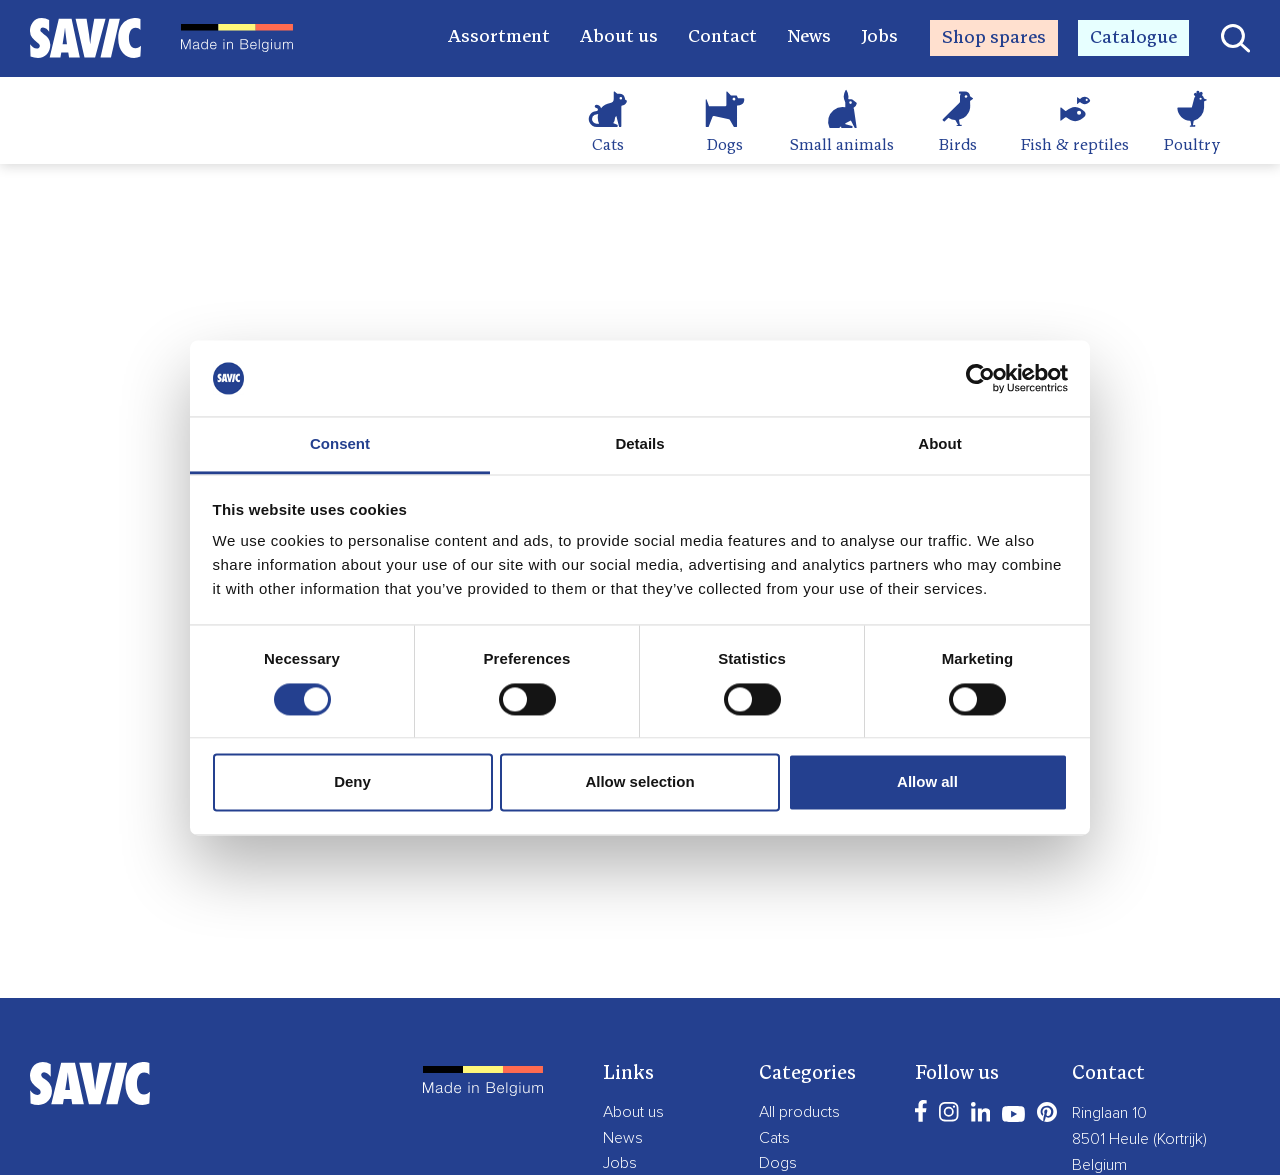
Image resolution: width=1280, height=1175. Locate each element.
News (809, 37)
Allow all (927, 782)
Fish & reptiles (1075, 146)
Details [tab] (639, 444)
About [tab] (939, 444)
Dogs (725, 146)
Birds (958, 146)
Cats (608, 146)
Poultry (1192, 146)
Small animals (841, 146)
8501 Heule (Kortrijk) (1139, 1139)
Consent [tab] (340, 444)
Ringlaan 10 (1109, 1113)
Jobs (879, 37)
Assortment (499, 37)
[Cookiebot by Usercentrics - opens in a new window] (980, 378)
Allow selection (639, 782)
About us (619, 37)
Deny (352, 782)
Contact (722, 37)
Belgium (1099, 1165)
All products (799, 1112)
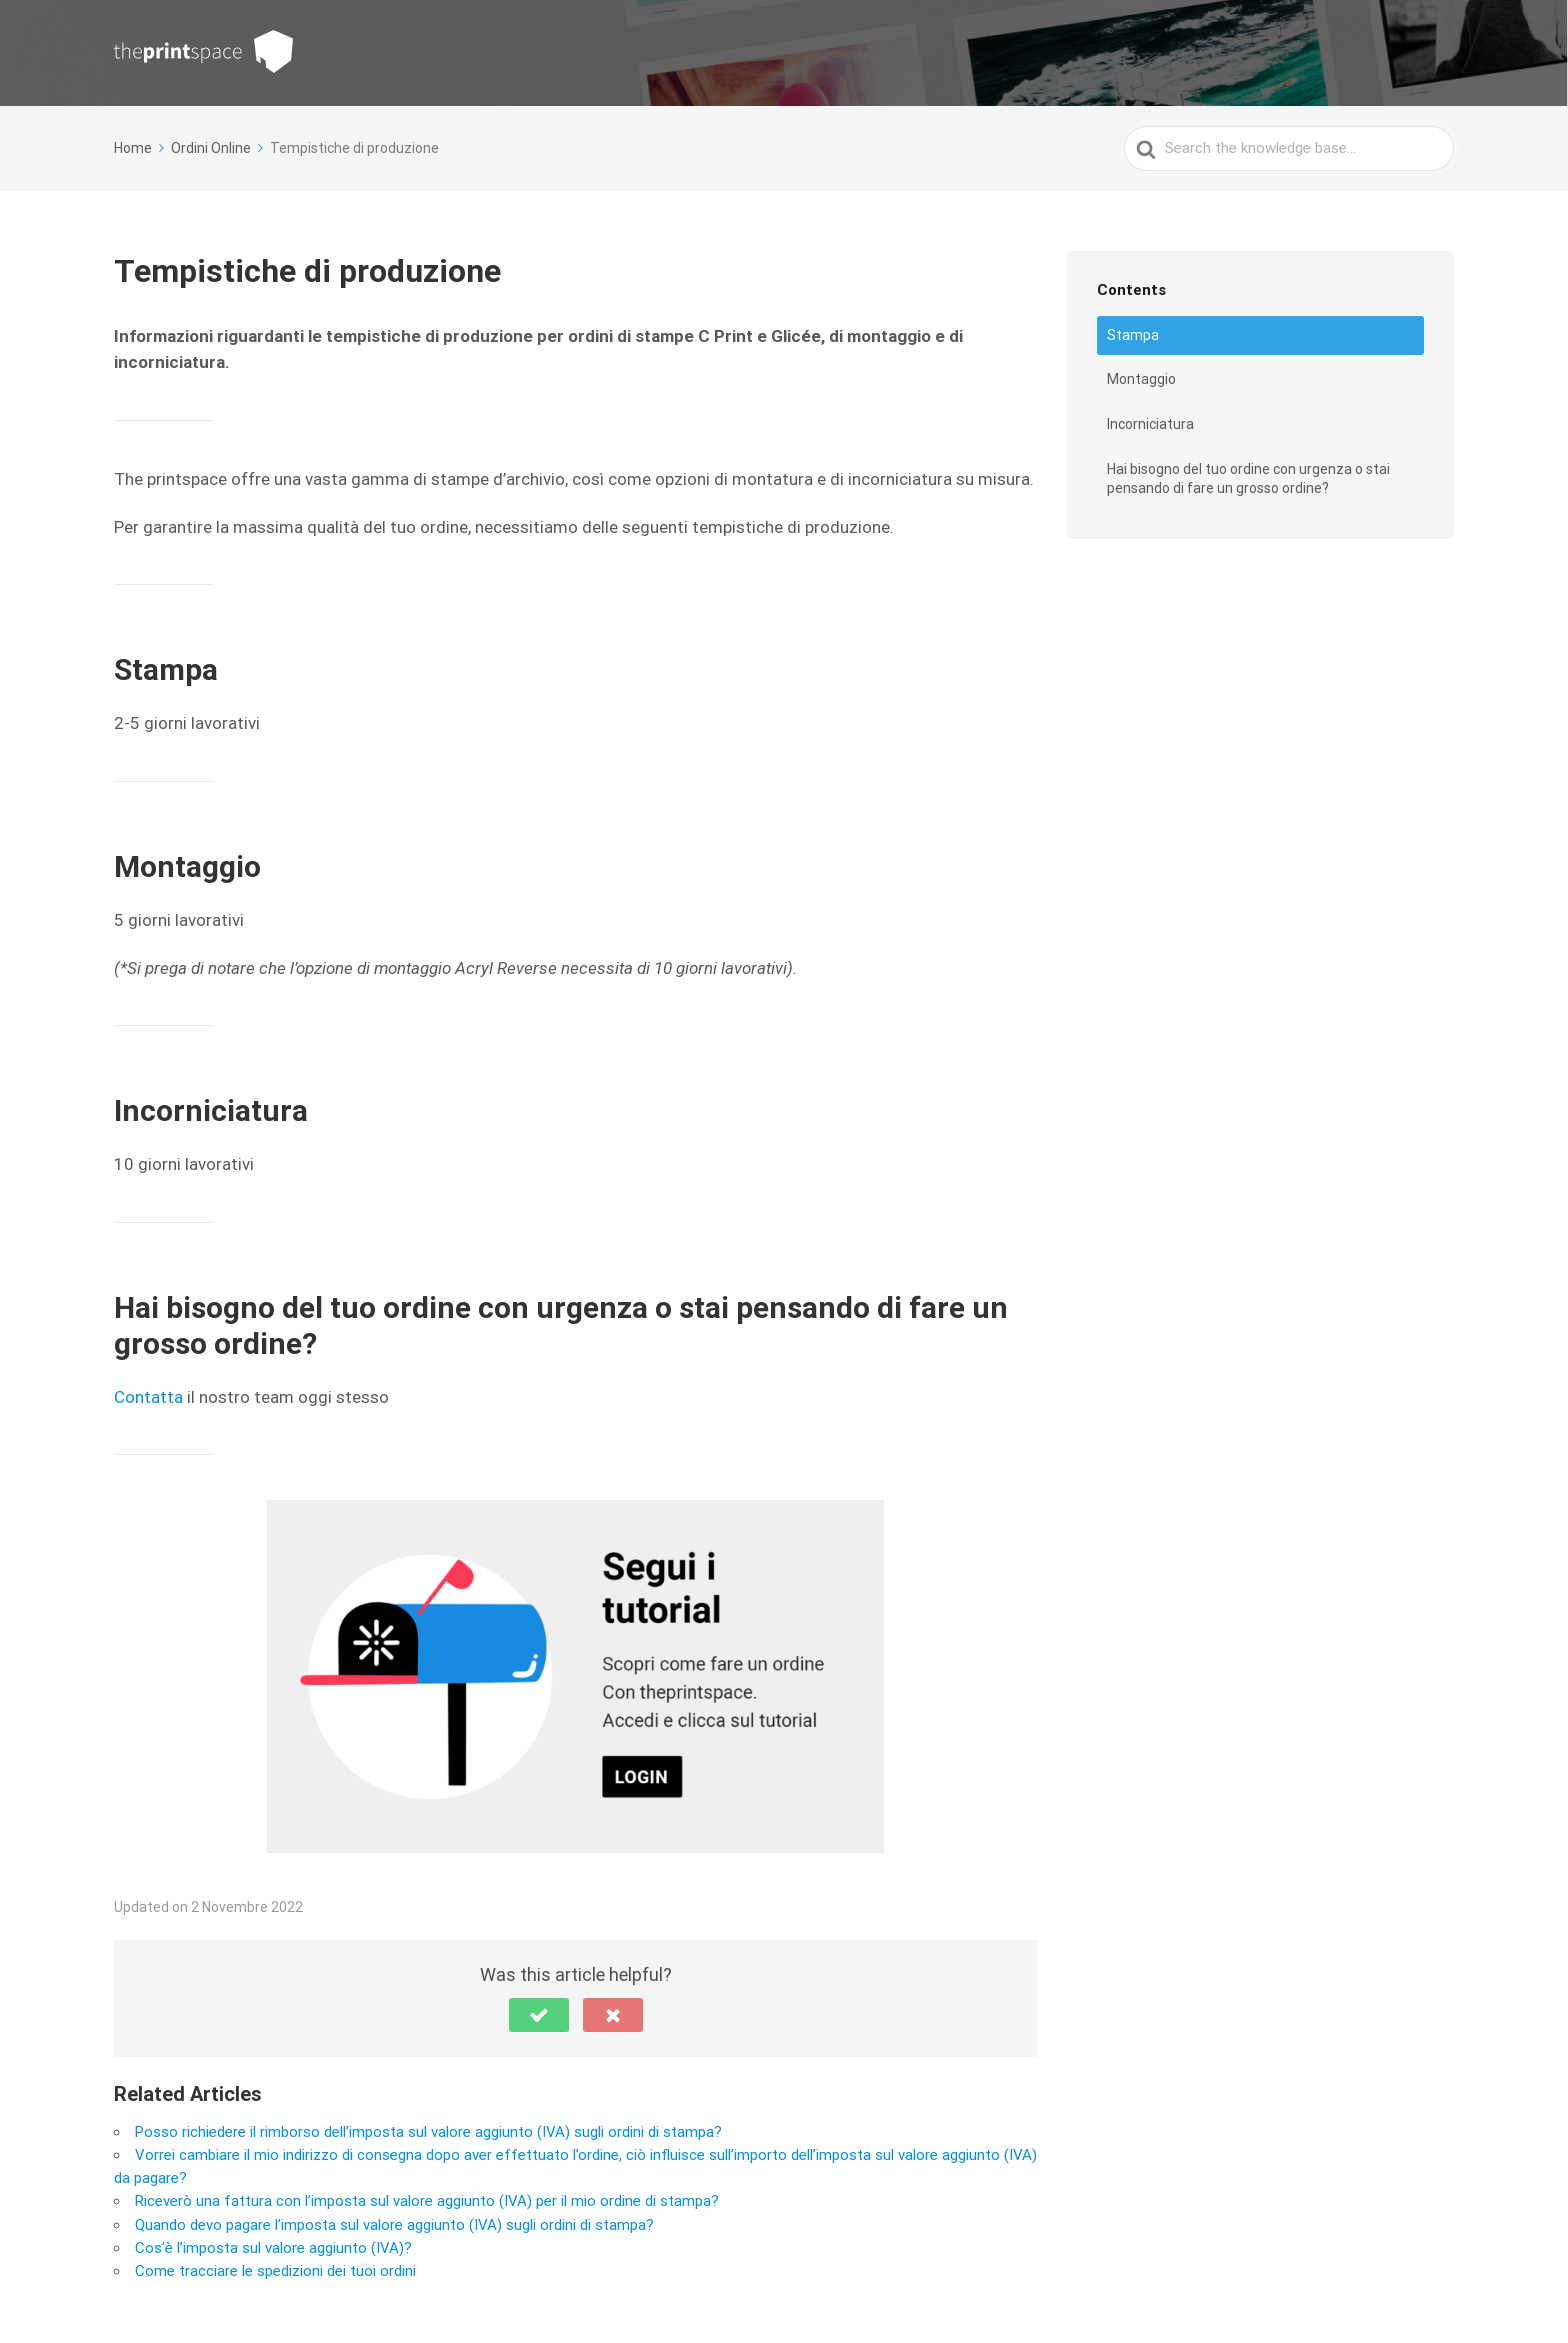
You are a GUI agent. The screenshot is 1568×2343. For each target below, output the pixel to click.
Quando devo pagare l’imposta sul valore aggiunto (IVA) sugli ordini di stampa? (394, 2225)
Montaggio (1141, 379)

★ ★ ★ ★ ★ ★ ★

Beginning with the line where "Ringlaan 10 (1109, 1113)" appears, transcribe the records above word for word through their last line, and include no pictures.

Response area:
Ringlaan 10 (1109, 1113)
Jobs (879, 37)
Assortment (499, 37)
[Cookiebot by Usercentrics - opens in a new window] (980, 378)
Allow selection (639, 782)
About us (619, 37)
Deny (352, 782)
Contact (722, 37)
Belgium (1099, 1165)
All products (799, 1112)
You are a GUI agent. The screenshot is 1568×2343. For each target below, output the pixel to click.
Quando devo pagare l’imposta sul valore aggiunto (IVA) sugli ordini di stampa? (394, 2225)
Montaggio (1141, 379)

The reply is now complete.